* _Exercise requirements_: All lines from the opening of the data to the line containing "La gouvernance (99, 1859)" must be returned unchanged, and only those lines.
Given records Block Start
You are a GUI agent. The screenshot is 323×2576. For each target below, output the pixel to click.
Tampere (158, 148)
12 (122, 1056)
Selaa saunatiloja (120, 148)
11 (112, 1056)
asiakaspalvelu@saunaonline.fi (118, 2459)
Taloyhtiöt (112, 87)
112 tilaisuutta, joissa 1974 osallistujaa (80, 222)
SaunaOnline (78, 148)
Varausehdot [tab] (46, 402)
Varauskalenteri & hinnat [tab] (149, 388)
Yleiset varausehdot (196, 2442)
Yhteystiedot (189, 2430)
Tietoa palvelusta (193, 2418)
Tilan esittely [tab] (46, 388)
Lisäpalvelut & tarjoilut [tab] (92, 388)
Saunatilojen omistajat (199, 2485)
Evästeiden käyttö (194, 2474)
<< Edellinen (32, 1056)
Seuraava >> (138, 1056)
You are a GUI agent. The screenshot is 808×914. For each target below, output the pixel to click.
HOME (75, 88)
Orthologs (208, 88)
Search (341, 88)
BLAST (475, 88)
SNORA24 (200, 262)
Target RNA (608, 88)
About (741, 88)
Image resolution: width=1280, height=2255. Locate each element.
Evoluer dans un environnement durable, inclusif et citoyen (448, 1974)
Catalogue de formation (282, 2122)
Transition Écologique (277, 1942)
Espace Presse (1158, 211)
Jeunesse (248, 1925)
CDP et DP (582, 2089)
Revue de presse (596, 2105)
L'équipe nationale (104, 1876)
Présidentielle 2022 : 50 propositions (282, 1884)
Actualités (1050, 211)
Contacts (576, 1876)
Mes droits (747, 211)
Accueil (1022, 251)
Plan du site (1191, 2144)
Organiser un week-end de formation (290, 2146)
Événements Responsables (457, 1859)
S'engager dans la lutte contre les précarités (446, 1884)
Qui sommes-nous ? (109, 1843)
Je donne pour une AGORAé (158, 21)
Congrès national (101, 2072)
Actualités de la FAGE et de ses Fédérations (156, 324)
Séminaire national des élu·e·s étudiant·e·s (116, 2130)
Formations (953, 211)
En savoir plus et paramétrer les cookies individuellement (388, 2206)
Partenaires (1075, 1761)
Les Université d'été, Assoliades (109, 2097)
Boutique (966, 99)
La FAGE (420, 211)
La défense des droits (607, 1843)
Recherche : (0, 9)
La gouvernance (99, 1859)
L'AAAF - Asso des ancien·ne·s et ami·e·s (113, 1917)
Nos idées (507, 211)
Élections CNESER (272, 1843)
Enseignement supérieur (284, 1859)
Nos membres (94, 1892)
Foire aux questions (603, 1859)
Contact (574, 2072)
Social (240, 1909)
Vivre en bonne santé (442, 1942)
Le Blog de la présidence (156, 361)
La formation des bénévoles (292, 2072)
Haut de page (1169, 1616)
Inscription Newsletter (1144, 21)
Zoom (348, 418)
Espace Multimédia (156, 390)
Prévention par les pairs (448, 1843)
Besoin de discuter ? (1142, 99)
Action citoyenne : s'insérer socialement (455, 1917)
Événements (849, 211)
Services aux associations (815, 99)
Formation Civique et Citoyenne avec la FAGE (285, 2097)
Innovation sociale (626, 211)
Given records Block End
* _Result_:
You are a GUI agent. The screenshot is 323×2576. For each target below, output the pixel to click.
Tampere (158, 148)
12 (122, 1056)
Selaa saunatiloja (120, 148)
11 (112, 1056)
asiakaspalvelu@saunaonline.fi (118, 2459)
Taloyhtiöt (112, 87)
112 tilaisuutta, joissa 1974 osallistujaa (80, 222)
SaunaOnline (78, 148)
Varausehdot [tab] (46, 402)
Varauskalenteri & hinnat [tab] (149, 388)
Yleiset varausehdot (196, 2442)
Yhteystiedot (189, 2430)
Tietoa palvelusta (193, 2418)
Tilan esittely [tab] (46, 388)
Lisäpalvelut & tarjoilut [tab] (92, 388)
Saunatilojen omistajat (199, 2485)
Evästeiden käyttö (194, 2474)
<< Edellinen (32, 1056)
Seuraava >> (138, 1056)
You are a GUI agent. The screenshot is 808×914. For each target below, output the pixel to click.
HOME (75, 88)
Orthologs (208, 88)
Search (341, 88)
BLAST (475, 88)
SNORA24 (200, 262)
Target RNA (608, 88)
About (741, 88)
Image resolution: width=1280, height=2255. Locate each element.
Evoluer dans un environnement durable, inclusif et citoyen (448, 1974)
Catalogue de formation (282, 2122)
Transition Écologique (277, 1942)
Espace Presse (1158, 211)
Jeunesse (248, 1925)
CDP et DP (582, 2089)
Revue de presse (596, 2105)
L'équipe nationale (104, 1876)
Présidentielle 2022 : 50 propositions (282, 1884)
Actualités (1050, 211)
Contacts (576, 1876)
Mes droits (747, 211)
Accueil (1022, 251)
Plan du site (1191, 2144)
Organiser un week-end de formation (290, 2146)
Événements Responsables (457, 1859)
S'engager dans la lutte contre les précarités (446, 1884)
Qui sommes-nous ? (109, 1843)
Je donne pour une AGORAé (158, 21)
Congrès national (101, 2072)
Actualités de la FAGE et de ses Fédérations (156, 324)
Séminaire national des élu·e·s étudiant·e·s (116, 2130)
Formations (953, 211)
En savoir plus et paramétrer les cookies individuellement (388, 2206)
Partenaires (1075, 1761)
Les Université d'été, Assoliades (109, 2097)
Boutique (966, 99)
La FAGE (420, 211)
La défense des droits (607, 1843)
Recherche : (0, 9)
La gouvernance (99, 1859)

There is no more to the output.